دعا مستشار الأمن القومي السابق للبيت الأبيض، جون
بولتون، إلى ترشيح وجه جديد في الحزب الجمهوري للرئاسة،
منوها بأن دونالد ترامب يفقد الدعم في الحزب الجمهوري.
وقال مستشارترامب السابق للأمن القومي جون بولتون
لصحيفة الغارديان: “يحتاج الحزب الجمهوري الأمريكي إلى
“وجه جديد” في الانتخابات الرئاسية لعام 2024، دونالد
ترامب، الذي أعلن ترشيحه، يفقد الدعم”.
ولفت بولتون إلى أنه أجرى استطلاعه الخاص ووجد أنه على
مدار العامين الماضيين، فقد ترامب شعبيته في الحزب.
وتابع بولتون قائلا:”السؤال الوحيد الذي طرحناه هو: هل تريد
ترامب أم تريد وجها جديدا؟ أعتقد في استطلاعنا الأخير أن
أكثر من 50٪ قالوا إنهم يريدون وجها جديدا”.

-------------------------

**Problem to solve:** Find the word "بولتون" in the entries above. Copy every line that has it.

**Response to the task:**
بولتون، إلى ترشيح وجه جديد في الحزب الجمهوري للرئاسة،
وقال مستشارترامب السابق للأمن القومي جون بولتون
ولفت بولتون إلى أنه أجرى استطلاعه الخاص ووجد أنه على
وتابع بولتون قائلا:”السؤال الوحيد الذي طرحناه هو: هل تريد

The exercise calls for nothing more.